#### THE PROBLEM
Please show every line in the entries below that includes the word "Bong".

#### DATASET EXCERPTS
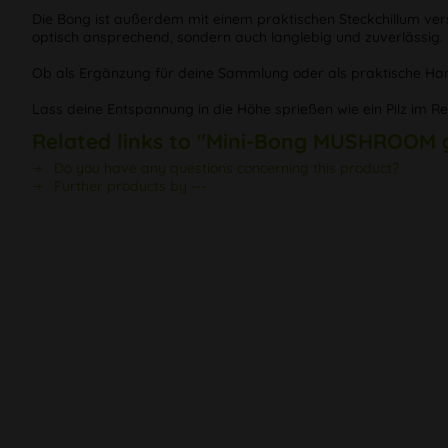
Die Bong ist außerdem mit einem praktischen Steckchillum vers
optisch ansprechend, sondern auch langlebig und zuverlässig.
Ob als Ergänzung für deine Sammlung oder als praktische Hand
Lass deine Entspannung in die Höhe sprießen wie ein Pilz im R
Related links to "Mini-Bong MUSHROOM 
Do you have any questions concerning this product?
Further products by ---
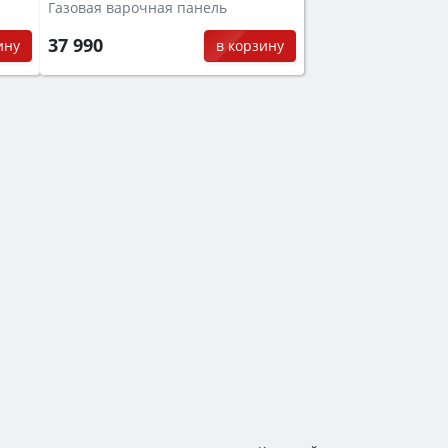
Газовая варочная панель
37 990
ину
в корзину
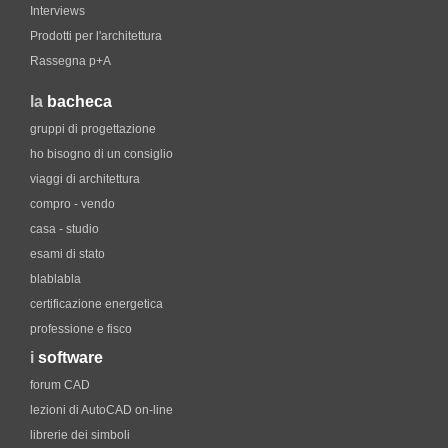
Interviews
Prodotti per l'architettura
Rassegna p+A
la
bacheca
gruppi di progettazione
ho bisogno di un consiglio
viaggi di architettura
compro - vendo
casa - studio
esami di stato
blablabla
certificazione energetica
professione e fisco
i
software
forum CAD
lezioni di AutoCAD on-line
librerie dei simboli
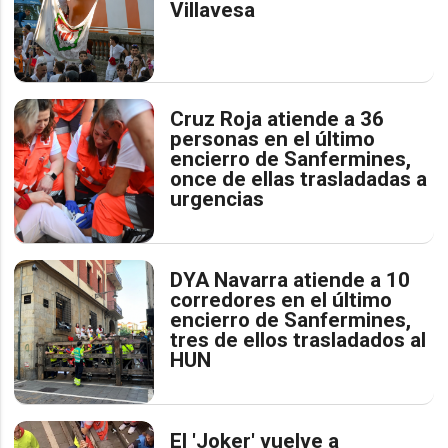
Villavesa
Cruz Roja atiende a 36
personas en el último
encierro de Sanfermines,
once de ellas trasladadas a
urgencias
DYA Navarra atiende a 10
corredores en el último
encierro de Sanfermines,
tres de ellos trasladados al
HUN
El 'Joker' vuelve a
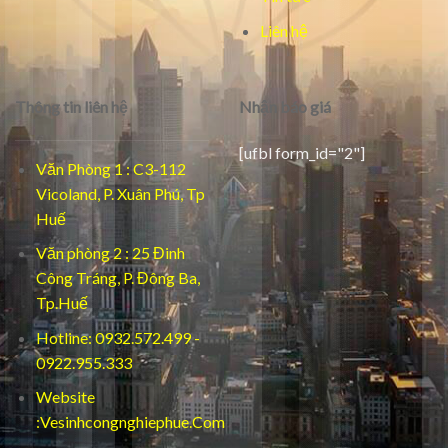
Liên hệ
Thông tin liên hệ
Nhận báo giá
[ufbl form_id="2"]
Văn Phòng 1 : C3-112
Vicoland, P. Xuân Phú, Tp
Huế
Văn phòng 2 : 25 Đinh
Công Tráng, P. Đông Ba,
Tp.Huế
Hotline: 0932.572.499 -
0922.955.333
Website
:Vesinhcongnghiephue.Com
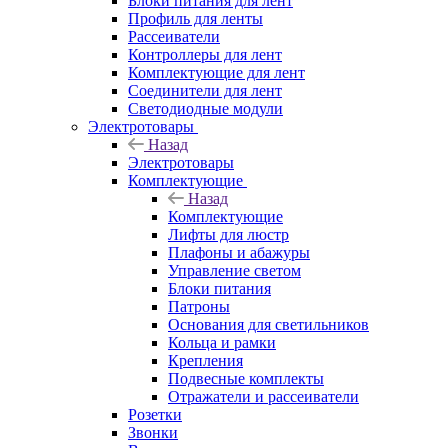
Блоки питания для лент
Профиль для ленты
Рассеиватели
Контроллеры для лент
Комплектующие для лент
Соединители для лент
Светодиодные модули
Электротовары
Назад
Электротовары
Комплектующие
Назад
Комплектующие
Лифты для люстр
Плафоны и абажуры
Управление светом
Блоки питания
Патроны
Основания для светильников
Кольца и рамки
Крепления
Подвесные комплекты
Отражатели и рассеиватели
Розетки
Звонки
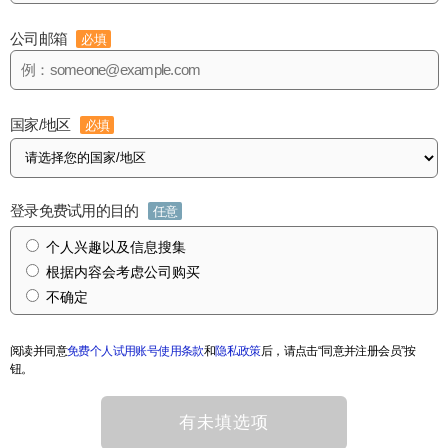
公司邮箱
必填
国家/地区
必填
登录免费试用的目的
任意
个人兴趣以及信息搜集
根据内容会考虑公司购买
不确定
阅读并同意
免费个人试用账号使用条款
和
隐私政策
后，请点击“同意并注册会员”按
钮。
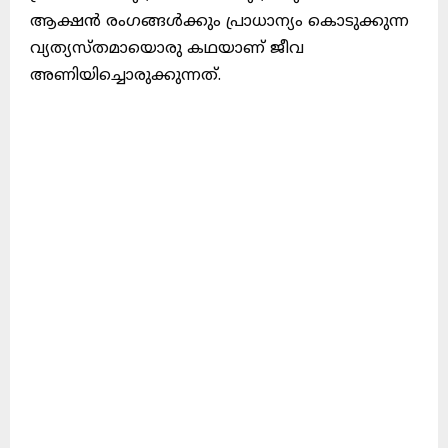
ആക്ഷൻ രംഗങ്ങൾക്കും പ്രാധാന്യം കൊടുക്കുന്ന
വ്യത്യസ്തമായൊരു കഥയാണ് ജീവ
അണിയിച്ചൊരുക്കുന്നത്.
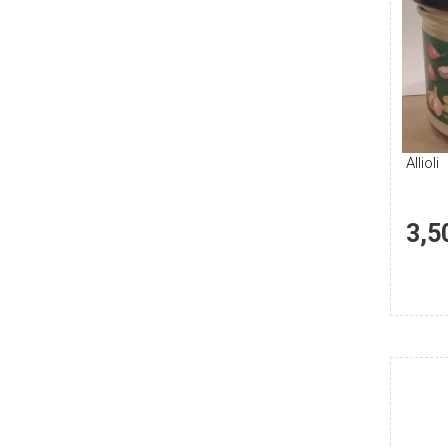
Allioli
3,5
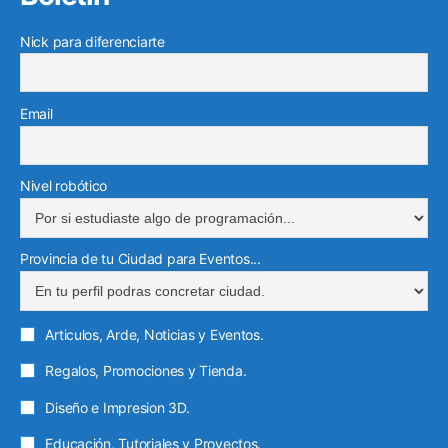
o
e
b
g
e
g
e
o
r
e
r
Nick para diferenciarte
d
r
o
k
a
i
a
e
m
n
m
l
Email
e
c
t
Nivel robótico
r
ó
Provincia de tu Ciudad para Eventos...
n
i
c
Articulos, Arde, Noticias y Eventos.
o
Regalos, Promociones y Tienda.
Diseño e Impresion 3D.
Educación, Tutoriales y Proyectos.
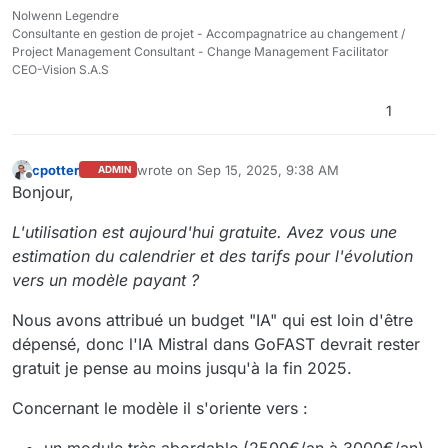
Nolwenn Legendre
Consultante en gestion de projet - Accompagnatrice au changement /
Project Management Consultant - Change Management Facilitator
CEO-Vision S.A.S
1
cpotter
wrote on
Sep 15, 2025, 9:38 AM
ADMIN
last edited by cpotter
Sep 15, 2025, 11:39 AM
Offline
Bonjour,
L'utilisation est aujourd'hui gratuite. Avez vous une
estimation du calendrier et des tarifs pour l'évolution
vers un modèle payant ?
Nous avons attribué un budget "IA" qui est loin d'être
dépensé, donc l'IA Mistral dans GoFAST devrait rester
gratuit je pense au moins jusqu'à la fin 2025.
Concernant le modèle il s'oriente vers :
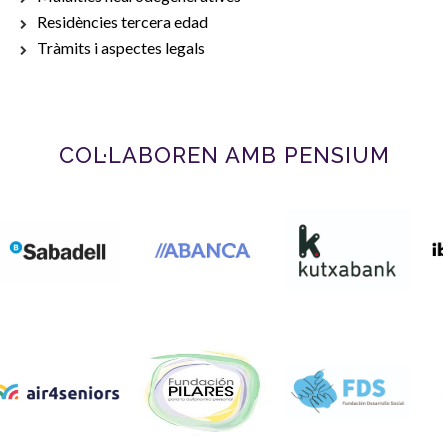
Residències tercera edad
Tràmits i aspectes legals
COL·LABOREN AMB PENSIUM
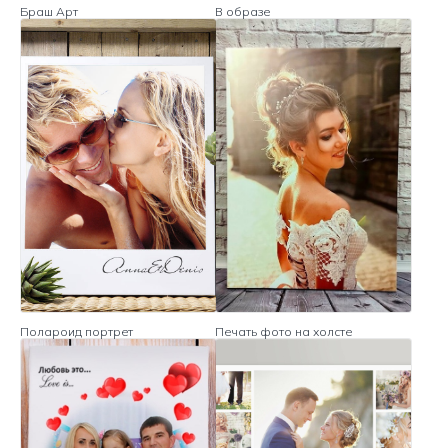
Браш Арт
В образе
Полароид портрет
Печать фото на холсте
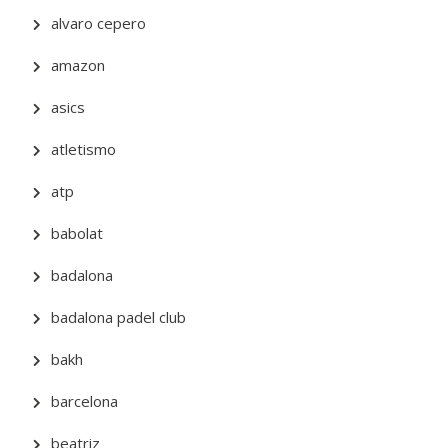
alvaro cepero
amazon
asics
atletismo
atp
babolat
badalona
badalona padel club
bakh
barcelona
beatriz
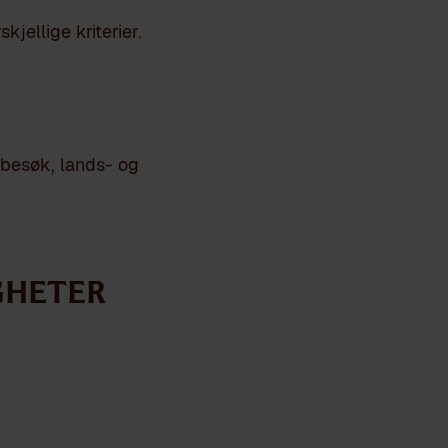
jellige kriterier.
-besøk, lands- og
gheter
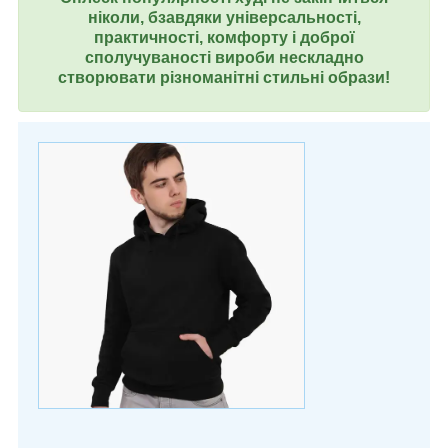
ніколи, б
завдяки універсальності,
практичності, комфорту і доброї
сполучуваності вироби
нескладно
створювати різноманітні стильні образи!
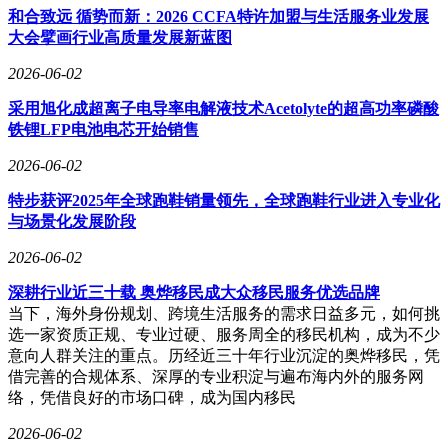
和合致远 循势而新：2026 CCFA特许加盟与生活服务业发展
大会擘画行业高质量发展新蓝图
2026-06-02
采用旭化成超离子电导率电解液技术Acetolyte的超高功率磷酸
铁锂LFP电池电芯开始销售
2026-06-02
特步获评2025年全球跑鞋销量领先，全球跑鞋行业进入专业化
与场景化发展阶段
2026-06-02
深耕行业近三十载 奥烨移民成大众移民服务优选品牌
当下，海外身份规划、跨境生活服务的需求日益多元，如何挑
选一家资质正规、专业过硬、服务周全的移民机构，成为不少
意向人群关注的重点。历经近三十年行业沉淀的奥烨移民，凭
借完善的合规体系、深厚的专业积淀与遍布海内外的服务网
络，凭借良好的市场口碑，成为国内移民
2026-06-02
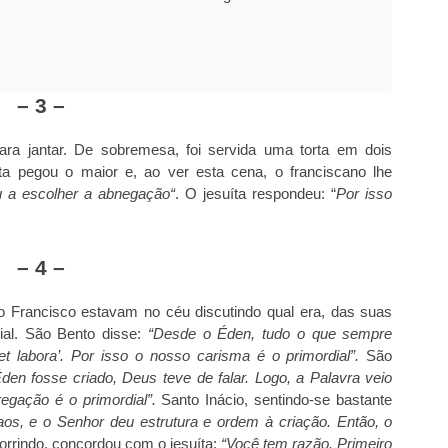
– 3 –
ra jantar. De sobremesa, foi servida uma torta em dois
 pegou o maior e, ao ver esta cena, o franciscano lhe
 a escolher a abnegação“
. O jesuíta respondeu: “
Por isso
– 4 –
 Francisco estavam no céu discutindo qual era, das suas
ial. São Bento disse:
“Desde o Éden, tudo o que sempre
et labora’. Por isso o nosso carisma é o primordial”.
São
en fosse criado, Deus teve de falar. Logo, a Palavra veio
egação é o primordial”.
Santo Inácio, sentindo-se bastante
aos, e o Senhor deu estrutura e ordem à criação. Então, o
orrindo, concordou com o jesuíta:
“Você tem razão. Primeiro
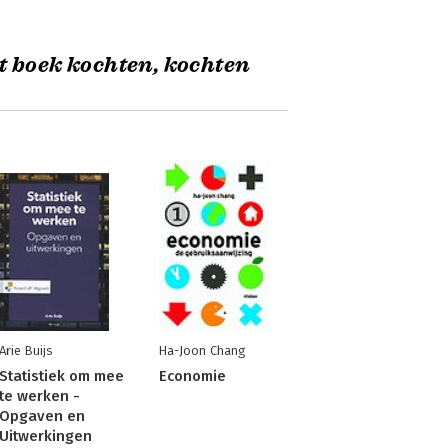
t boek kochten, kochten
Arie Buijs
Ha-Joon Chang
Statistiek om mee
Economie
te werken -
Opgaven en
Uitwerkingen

#### EXPECTED OUTPUT
Die Bong ist außerdem mit einem praktischen Steckchillum vers
Related links to "Mini-Bong MUSHROOM 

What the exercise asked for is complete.